Despite getting favorable reviews and promotions, in 2020 she was turned down for a higher position that went to a lesbian, and then demoted, to be replaced by another gay man. She alleged discrimination based on her heterosexuality.
Lower federal courts rejected Ames’ claim , saying because she is part of a majority group — heterosexual white women — she had a higher burden of proof than a minority would have.
But the justices ruled that having different standards for majority and minority groups violates Title VII, the portion of the landmark Civil Rights Act that outlawed workplace discrimination.
Ames still has to prove her case in the lower courts, but she will be treated the same as any minority group member alleging discrimination, not facing what Justice Ketanji Brown Jackson termed a “heightened standard” of evidence.
The Supremes’ ruling will reverberate in federal courts across America. In the Sixth Circuit and four other circuits, that double standard prevailed until now. Kudos to the top court for rejecting that two-tiered system of justice.

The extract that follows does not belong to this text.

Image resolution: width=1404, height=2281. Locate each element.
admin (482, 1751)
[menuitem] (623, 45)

“Reverse” discrimination is as bad as any other kind. Proving it shouldn’t be harder.
Amen.
We are in a new era that began with the Supreme Court’s 2023 rulings striking down reverse discrimination at Harvard and the University of North Carolina.
After George Floyd’s death in 2020, many companies launched ambitious efforts to diversify their workforces. Though well-intentioned, they caused resentment and violated the nation’s bedrock principle of color-blind equality.

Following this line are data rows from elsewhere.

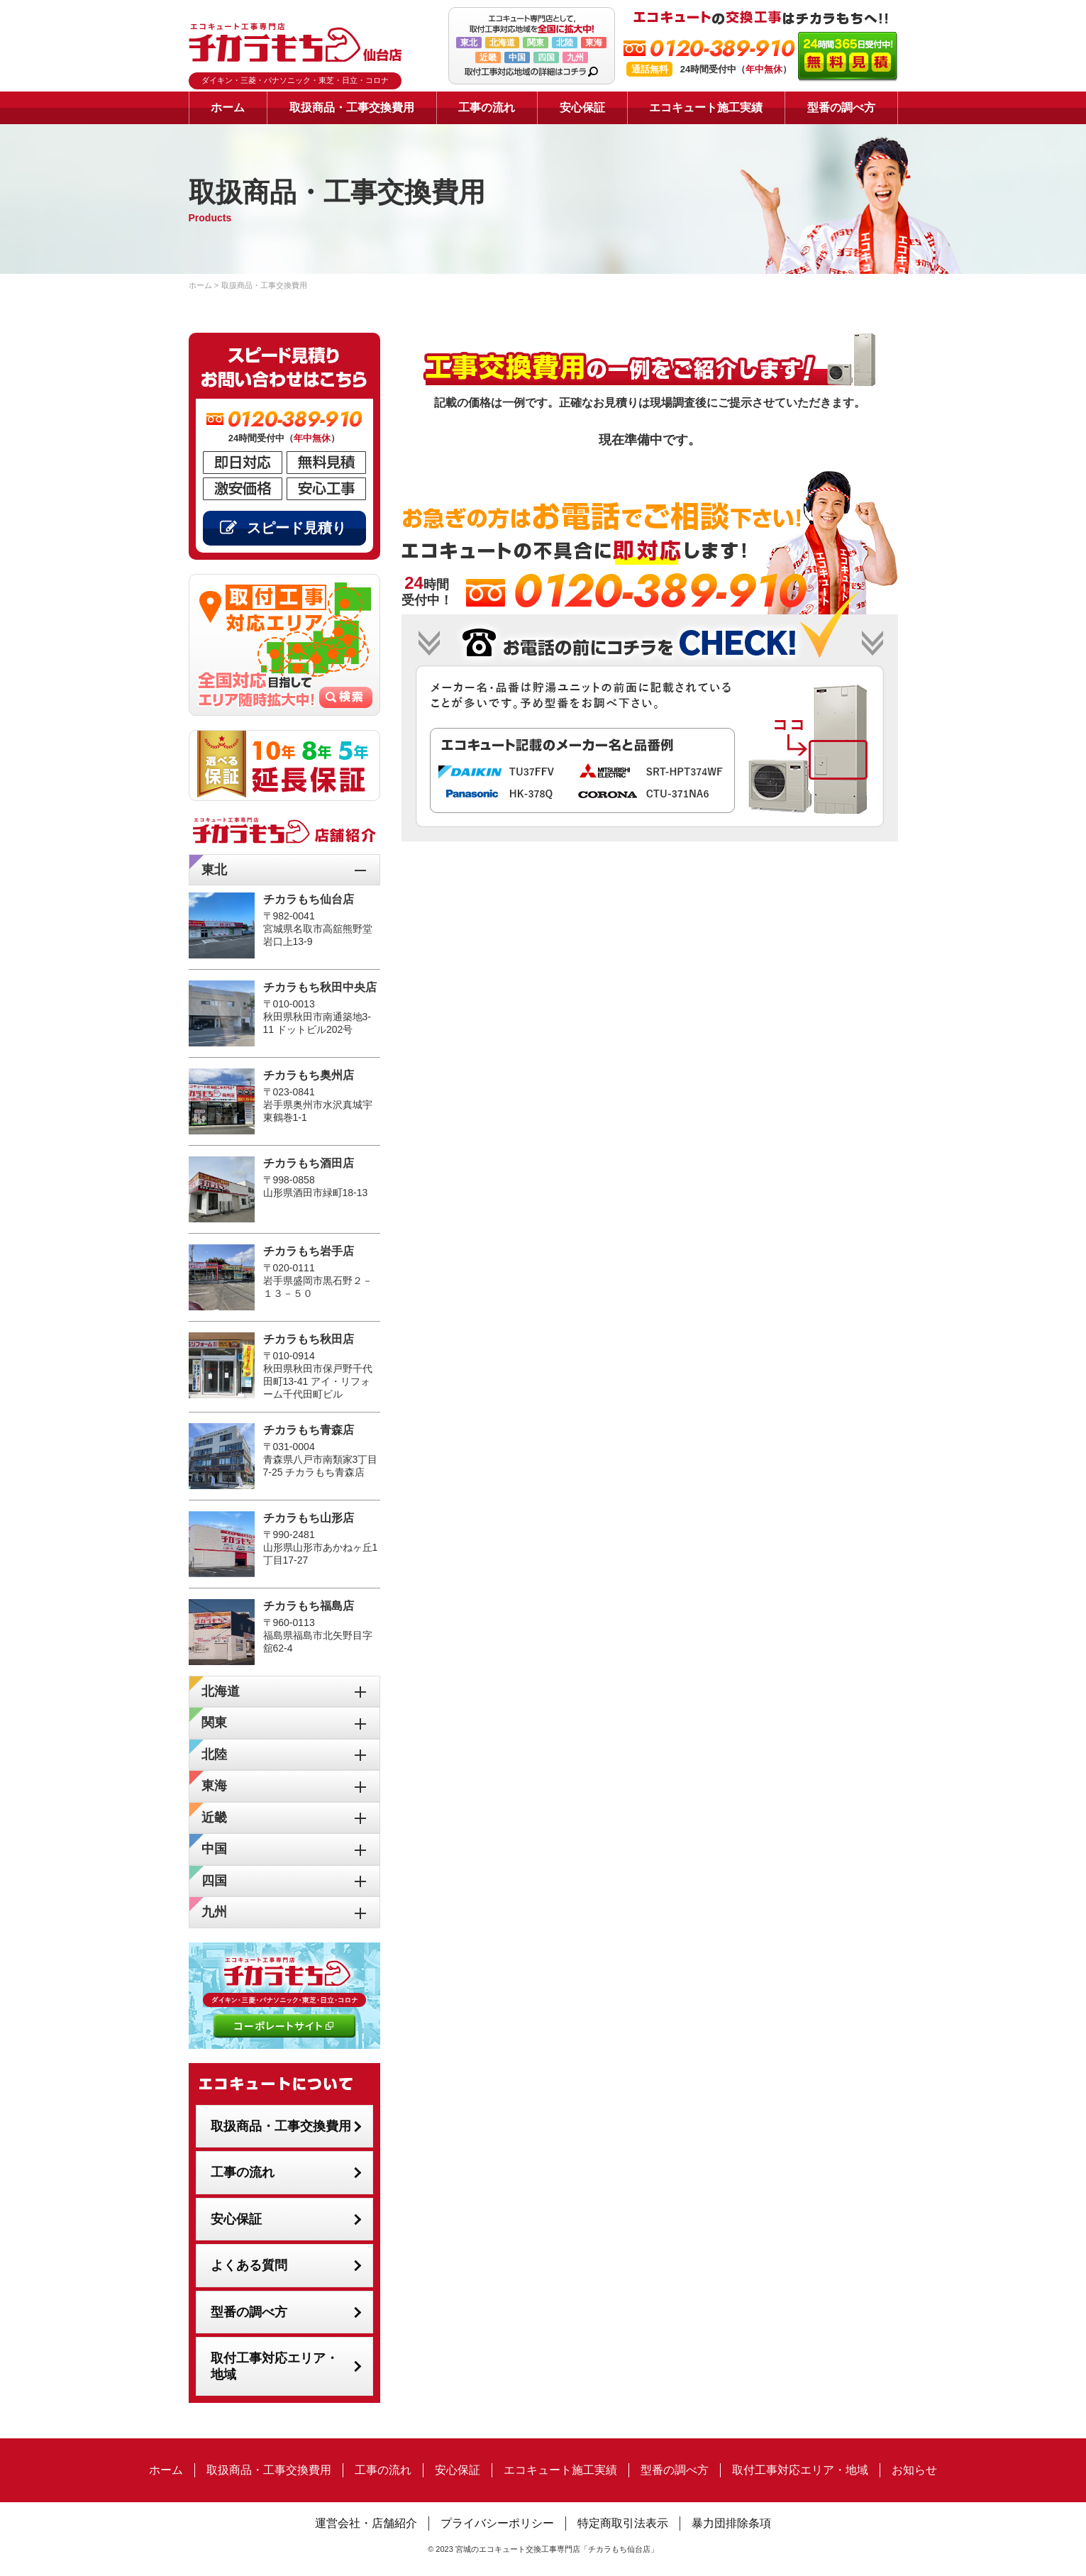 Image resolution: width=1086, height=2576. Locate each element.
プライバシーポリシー (497, 2523)
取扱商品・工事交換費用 (351, 107)
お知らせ (914, 2470)
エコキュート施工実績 (706, 107)
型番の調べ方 (841, 107)
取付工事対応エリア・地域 (274, 2366)
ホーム (228, 107)
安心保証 (582, 107)
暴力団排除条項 (731, 2523)
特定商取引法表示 (622, 2523)
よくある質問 (249, 2265)
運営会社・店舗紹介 (366, 2523)
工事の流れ (486, 107)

The justices’ ruling against Harvard sent a signal to the corporate world to change course.
Credit also goes to politicians — including Donald J. Trump — consumers and even corporate shareholders who challenged DEI.
Major companies began rolling back their DEI programs. Lowe’s was one of the first. Now the company says it wants to be a “unifier.”
Citigroup reports it has dropped “diversity, equity and inclusion” from the title of its talent management team.
Home Depot, Google, Goldman Sachs and many others have publicly scrapped hiring goals based on race, ethnicity, sex or gender.
It’s a big change from the recent past, when a young white man graduating from college had to worry that internships and training programs at the big financial institutions and other corporate giants wouldn’t consider him because of his race and gender.
But it’s good news for everyone, not just him. The six decades of concocted preferences since Martin Luther King’s famous “content of their character” speech and the harm these preferences caused should teach us that treating people differently based on the group they belong to is a mistake.
Discrimination — no matter the group and however well-intentioned — inflicts new injustices.
As Ames said, “We’re trying to make this a level playing field for everyone. Not just a white woman in Ohio.”
It’s also reassuring that the unanimous opinion in Ames was crafted by Justice Jackson, the most liberal member of the court and herself often considered a DEI pick.
It’s another sign that America may be coming together on the need to end such distinctions altogether, whether invidious or virtuous in intent.
Betsy McCaughey is a former lieutenant governor of New York and co-founder of the Committee to Save Our City.